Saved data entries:
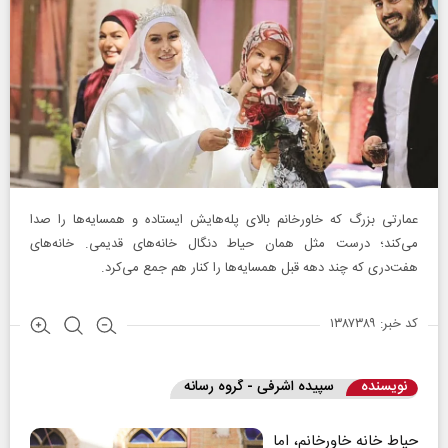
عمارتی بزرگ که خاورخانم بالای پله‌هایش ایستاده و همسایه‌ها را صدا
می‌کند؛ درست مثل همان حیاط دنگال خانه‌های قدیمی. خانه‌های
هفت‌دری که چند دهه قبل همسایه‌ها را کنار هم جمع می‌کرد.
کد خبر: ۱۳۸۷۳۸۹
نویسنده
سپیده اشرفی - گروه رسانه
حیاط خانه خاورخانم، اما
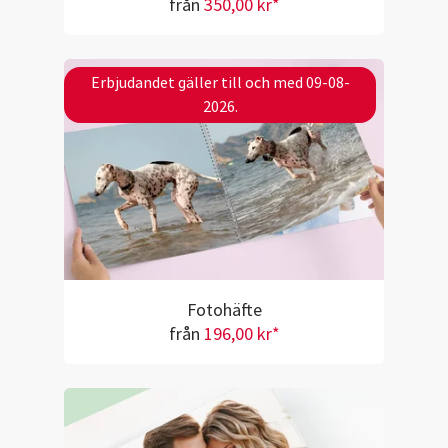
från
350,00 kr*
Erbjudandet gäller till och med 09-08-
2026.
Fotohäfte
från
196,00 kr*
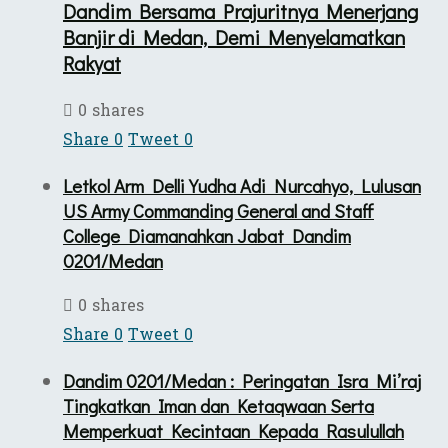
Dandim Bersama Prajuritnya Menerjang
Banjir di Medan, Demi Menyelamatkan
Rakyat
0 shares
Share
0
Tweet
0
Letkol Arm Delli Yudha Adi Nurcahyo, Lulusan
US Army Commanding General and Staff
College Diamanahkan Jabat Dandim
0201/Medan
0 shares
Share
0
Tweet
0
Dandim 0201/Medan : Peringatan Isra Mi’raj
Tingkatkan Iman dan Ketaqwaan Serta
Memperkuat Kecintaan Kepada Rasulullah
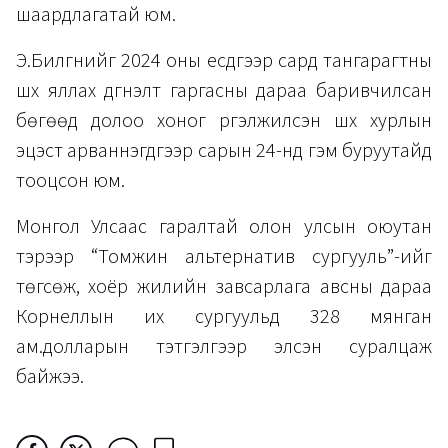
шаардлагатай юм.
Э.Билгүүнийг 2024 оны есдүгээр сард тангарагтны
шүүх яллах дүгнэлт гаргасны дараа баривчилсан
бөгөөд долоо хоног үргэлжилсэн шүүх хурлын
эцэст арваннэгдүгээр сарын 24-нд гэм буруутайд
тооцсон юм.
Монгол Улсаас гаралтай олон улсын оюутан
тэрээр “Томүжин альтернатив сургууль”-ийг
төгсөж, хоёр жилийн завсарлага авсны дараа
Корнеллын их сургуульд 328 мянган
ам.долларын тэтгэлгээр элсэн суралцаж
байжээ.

--

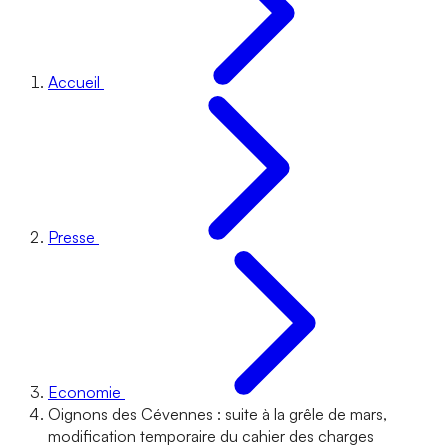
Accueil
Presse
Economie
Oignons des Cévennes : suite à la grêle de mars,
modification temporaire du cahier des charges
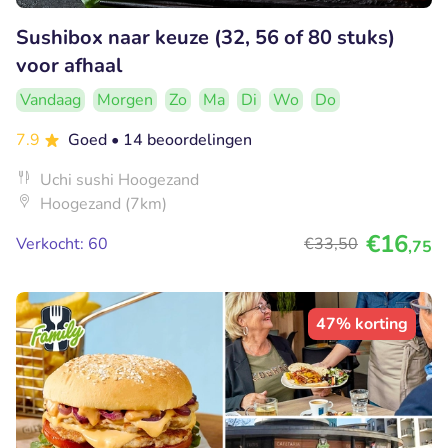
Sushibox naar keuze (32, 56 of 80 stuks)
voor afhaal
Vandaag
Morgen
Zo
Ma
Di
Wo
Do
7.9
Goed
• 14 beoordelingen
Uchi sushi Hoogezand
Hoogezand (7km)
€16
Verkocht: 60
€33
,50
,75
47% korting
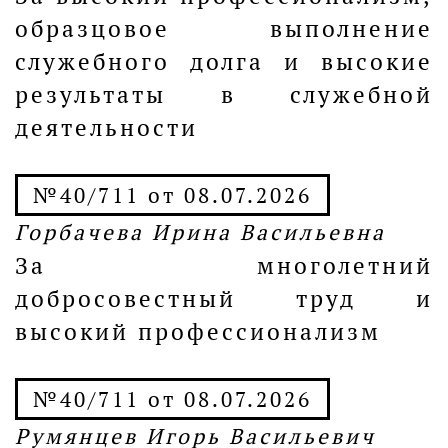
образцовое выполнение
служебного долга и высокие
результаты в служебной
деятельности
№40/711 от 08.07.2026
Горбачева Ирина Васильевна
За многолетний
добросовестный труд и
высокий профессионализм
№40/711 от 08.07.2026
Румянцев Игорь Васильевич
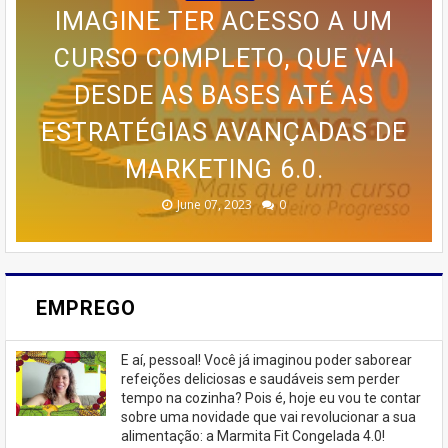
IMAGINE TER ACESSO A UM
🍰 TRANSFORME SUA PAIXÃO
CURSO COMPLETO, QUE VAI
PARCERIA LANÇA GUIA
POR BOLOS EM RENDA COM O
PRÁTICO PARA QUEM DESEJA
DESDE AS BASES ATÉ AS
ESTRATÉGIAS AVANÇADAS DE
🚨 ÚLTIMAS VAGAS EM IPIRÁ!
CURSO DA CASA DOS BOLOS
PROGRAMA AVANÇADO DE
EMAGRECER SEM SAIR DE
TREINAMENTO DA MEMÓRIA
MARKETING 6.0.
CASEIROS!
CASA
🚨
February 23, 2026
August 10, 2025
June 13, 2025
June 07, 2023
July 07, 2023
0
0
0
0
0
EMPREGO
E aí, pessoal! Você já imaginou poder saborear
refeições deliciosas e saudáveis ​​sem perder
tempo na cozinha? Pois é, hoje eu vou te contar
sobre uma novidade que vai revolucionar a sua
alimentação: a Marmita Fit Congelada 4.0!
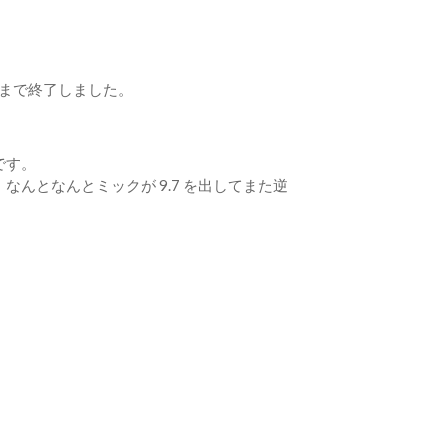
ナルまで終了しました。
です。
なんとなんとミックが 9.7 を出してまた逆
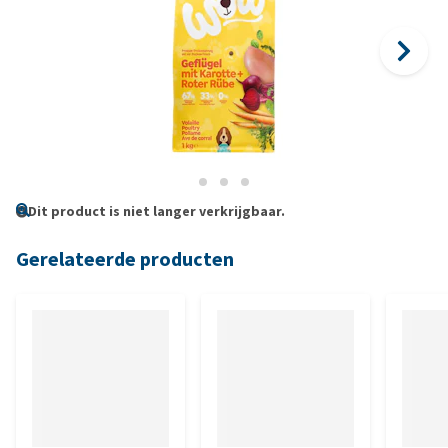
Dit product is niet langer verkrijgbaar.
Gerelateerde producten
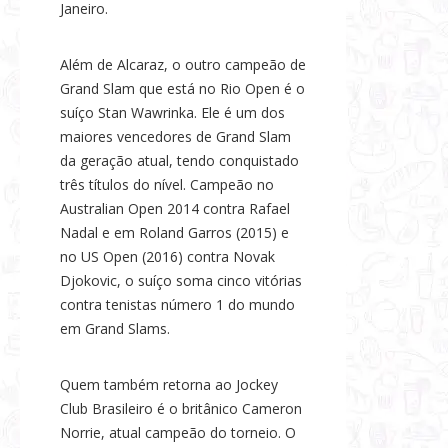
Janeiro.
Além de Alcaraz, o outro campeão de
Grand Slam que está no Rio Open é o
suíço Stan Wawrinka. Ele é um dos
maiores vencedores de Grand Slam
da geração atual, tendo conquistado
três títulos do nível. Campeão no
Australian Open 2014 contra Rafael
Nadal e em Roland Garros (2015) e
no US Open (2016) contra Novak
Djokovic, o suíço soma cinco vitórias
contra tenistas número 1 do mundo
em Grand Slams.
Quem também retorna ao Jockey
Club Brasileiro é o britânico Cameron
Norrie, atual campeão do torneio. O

...

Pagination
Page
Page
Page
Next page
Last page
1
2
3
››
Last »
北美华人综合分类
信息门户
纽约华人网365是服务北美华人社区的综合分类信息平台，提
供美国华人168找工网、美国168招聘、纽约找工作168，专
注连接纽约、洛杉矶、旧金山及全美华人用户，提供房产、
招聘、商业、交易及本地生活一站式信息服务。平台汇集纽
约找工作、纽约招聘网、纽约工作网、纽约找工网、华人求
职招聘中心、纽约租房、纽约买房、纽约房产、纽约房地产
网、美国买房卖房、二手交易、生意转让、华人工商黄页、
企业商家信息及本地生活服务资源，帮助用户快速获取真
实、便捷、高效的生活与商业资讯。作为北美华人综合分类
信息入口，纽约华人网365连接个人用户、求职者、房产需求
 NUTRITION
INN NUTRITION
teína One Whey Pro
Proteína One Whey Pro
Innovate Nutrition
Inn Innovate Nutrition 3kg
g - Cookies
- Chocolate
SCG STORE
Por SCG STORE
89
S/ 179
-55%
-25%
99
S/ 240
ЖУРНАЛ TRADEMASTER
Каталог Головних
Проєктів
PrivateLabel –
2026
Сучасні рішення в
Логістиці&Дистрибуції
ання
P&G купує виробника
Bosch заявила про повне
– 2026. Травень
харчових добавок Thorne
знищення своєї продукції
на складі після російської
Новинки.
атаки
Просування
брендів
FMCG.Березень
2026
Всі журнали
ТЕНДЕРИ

WORK TO BE COMPLETED => Take exactly the lines from the one containing "Djokovic, o suíço soma cinco vitórias" through the one containing "Norrie, atual campeão do torneio. O" in the data above, and output them with nothing added.

ANSWER SPACE =>
Djokovic, o suíço soma cinco vitórias
contra tenistas número 1 do mundo
em Grand Slams.
Quem também retorna ao Jockey
Club Brasileiro é o britânico Cameron
Norrie, atual campeão do torneio. O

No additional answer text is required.